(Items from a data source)
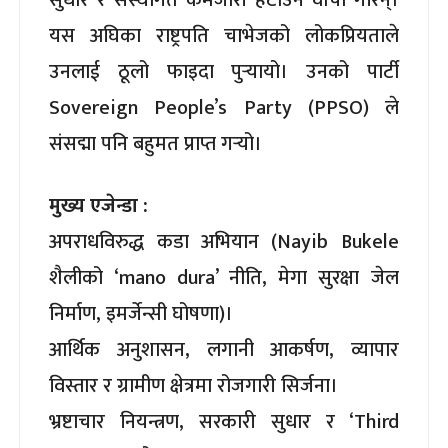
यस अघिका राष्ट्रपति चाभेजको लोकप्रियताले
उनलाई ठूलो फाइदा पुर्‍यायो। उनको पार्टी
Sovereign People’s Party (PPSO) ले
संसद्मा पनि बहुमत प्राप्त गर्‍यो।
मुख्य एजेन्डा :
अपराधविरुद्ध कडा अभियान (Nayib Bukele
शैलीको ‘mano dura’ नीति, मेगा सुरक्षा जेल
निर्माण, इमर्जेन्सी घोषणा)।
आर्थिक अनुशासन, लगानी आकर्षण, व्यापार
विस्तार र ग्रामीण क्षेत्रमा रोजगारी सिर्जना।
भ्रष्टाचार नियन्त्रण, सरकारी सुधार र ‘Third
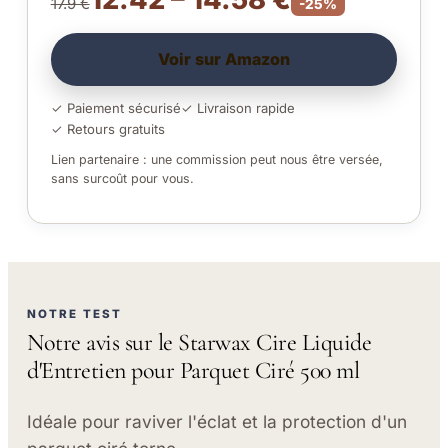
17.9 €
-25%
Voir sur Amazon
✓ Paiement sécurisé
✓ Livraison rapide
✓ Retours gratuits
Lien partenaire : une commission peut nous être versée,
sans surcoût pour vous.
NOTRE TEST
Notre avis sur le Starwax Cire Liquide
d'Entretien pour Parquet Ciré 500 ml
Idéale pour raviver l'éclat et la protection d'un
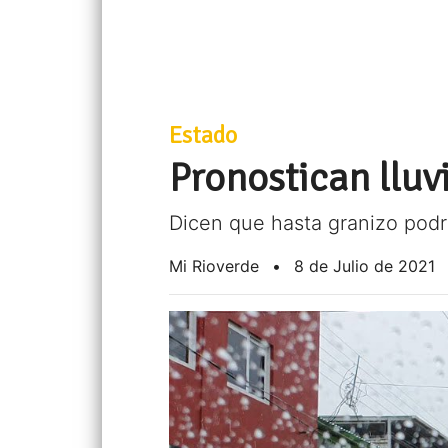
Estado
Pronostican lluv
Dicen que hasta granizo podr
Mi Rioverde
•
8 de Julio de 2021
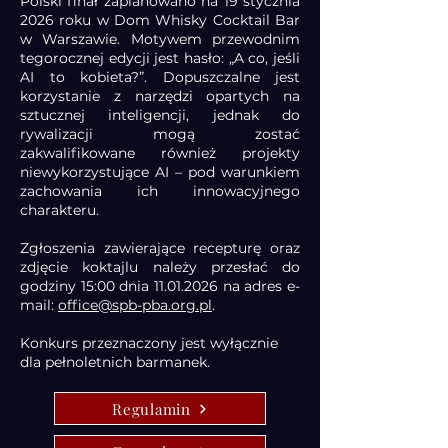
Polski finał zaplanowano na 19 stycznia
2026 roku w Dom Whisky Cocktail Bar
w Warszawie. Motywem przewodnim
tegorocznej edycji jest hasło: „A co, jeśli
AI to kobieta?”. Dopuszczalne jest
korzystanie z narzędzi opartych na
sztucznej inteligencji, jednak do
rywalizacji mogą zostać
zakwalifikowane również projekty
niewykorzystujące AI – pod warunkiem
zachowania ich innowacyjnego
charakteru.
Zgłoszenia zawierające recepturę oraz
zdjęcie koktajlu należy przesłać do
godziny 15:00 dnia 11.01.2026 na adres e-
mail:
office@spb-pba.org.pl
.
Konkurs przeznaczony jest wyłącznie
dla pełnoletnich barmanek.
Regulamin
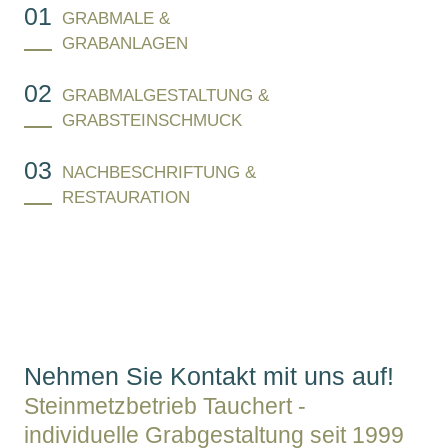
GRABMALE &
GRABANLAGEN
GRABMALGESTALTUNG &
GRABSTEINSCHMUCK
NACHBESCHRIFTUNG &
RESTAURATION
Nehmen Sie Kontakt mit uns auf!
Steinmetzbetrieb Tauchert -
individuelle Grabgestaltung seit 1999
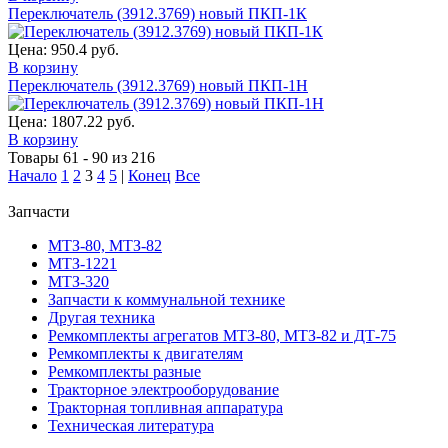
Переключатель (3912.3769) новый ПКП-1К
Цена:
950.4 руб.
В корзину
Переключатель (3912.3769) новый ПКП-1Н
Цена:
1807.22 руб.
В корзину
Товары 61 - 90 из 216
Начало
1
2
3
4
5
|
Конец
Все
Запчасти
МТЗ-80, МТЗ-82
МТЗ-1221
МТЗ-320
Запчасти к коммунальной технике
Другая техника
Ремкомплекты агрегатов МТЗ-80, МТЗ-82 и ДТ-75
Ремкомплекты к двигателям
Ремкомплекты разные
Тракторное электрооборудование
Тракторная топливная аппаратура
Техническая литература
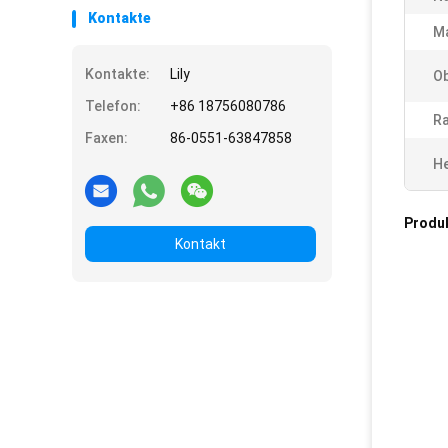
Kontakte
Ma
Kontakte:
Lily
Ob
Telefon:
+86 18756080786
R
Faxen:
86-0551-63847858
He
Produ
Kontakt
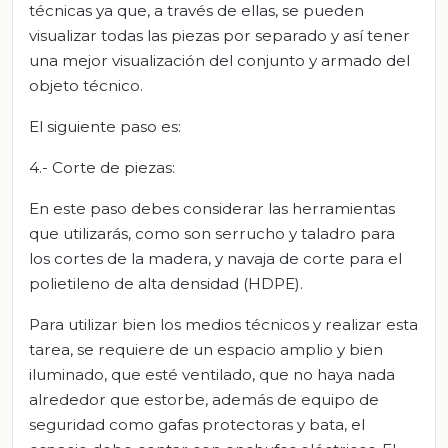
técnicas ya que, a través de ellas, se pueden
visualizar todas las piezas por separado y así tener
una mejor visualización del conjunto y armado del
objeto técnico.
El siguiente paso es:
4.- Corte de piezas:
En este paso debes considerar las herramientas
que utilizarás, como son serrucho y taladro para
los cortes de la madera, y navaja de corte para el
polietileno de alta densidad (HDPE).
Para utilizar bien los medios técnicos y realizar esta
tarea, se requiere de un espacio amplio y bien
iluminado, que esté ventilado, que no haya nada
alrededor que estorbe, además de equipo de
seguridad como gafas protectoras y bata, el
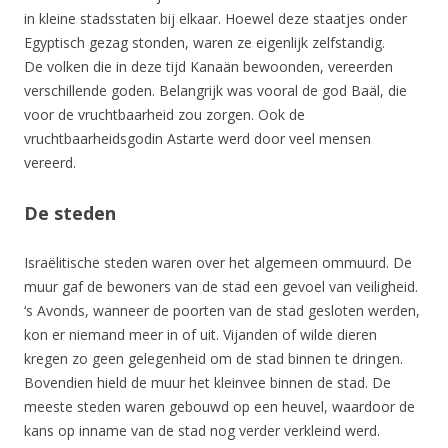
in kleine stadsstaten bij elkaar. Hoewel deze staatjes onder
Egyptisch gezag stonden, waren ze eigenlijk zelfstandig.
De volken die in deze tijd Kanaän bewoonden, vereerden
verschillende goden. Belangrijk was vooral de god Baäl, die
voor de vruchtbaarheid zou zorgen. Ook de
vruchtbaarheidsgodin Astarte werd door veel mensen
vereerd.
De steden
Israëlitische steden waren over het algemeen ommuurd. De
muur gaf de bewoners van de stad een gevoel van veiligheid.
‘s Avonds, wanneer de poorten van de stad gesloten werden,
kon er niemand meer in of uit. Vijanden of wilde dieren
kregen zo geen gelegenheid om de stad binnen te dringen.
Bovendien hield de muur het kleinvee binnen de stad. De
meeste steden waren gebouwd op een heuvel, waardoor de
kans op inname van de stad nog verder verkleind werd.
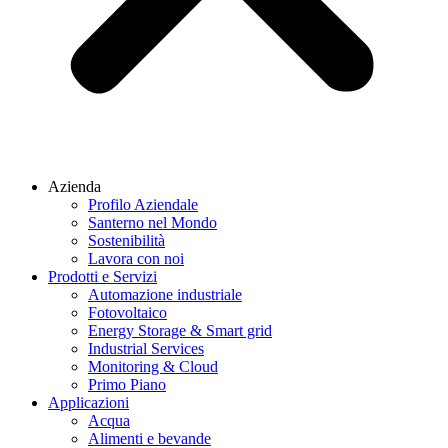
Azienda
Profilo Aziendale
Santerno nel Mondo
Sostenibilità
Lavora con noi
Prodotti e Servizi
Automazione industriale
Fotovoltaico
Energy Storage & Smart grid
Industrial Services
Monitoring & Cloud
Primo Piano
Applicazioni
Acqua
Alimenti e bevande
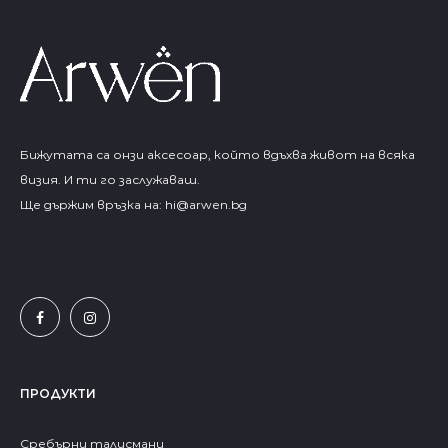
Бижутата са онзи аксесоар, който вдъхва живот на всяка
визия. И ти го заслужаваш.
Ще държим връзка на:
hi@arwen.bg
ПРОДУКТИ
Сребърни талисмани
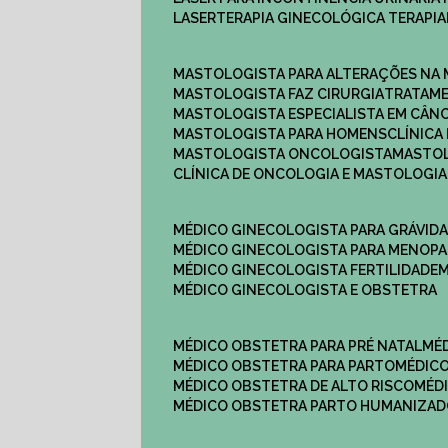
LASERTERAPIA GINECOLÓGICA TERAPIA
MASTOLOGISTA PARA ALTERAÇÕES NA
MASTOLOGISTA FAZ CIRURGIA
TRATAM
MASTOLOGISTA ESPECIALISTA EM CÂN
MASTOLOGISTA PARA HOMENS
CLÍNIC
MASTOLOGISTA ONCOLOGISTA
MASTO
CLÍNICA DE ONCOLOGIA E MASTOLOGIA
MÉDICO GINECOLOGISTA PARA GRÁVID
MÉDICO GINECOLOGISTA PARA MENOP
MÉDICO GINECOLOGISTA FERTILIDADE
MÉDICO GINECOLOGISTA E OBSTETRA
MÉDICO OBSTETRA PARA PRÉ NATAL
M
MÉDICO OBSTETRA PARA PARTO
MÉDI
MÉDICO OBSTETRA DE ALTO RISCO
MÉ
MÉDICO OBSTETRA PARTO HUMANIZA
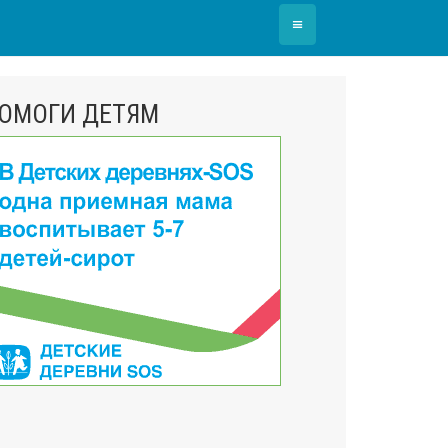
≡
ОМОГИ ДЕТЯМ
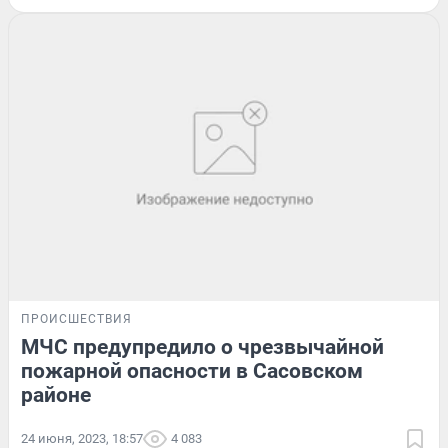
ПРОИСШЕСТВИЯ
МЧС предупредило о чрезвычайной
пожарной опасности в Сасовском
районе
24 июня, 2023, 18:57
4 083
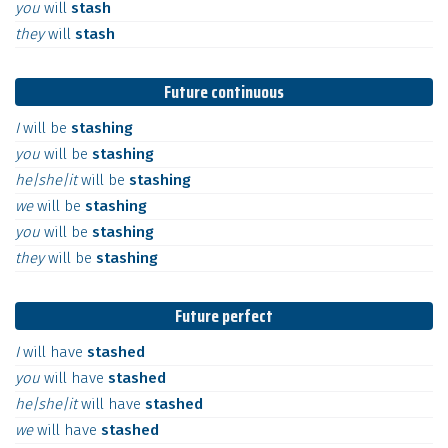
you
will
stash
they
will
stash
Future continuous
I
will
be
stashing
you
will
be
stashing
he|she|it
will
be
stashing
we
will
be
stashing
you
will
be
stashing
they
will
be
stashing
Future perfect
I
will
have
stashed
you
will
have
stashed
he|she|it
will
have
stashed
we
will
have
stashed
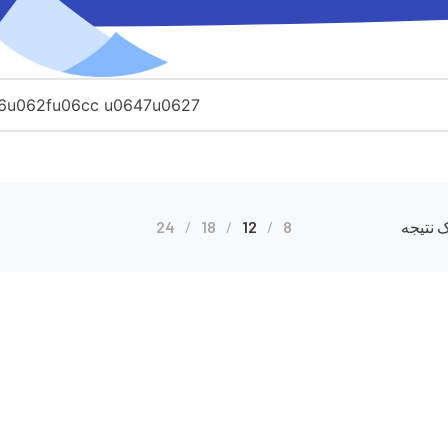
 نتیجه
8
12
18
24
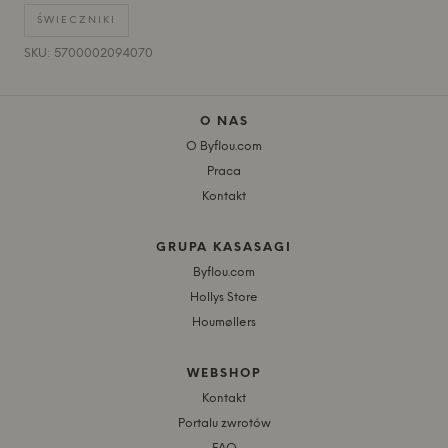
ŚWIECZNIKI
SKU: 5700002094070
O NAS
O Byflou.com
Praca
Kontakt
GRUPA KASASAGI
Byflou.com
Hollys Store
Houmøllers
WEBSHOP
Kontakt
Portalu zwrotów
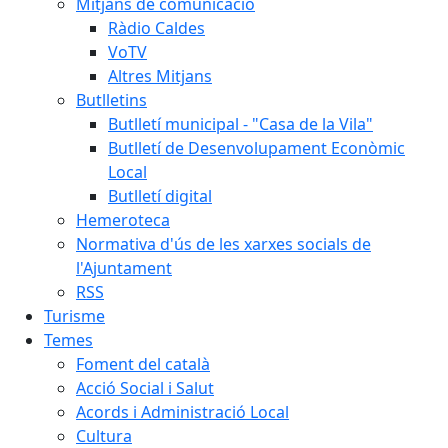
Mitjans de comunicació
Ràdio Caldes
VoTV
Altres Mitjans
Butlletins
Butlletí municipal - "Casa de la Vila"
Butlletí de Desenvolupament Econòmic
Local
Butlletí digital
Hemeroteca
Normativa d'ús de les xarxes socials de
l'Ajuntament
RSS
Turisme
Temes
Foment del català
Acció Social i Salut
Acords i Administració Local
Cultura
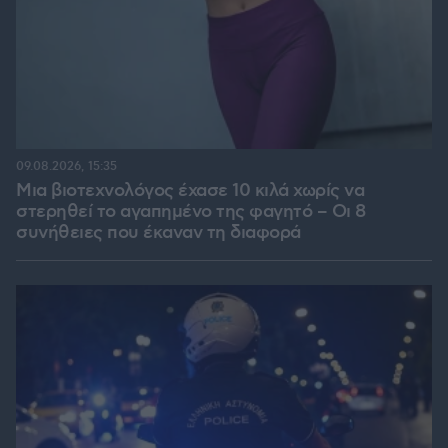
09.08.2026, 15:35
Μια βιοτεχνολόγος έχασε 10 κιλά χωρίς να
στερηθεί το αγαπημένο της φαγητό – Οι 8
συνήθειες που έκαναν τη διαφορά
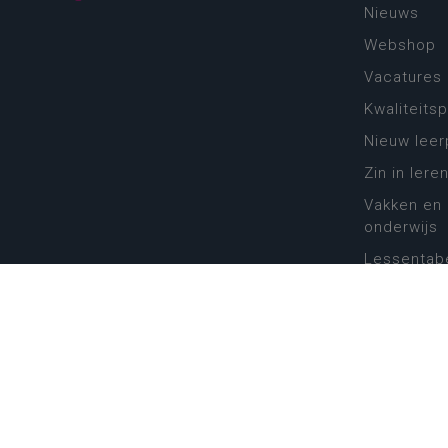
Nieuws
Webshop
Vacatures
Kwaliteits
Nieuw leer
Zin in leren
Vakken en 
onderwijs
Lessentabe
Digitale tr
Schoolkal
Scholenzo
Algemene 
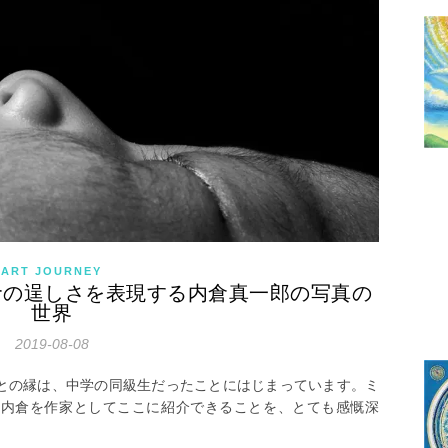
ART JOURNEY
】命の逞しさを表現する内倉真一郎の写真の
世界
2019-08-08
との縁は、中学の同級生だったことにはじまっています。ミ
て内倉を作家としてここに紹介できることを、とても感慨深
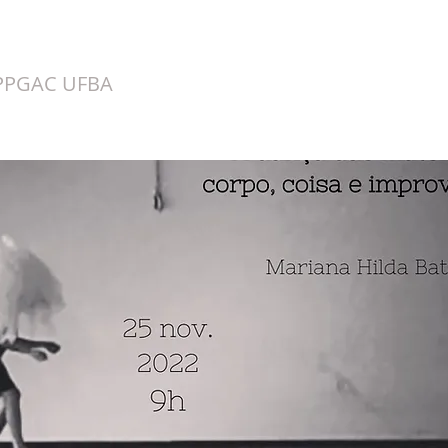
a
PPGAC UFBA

### Task statement
Show all lines from the data above in which the word "MASTOLOGISTA" appears.

### Output for this exercise
MASTOLOGISTA PARA ALTERAÇÕES NA
MASTOLOGISTA FAZ CIRURGIA
MASTOLOGISTA ESPECIALISTA EM CÂN
MASTOLOGISTA PARA HOMENS
MASTOLOGISTA ONCOLOGISTA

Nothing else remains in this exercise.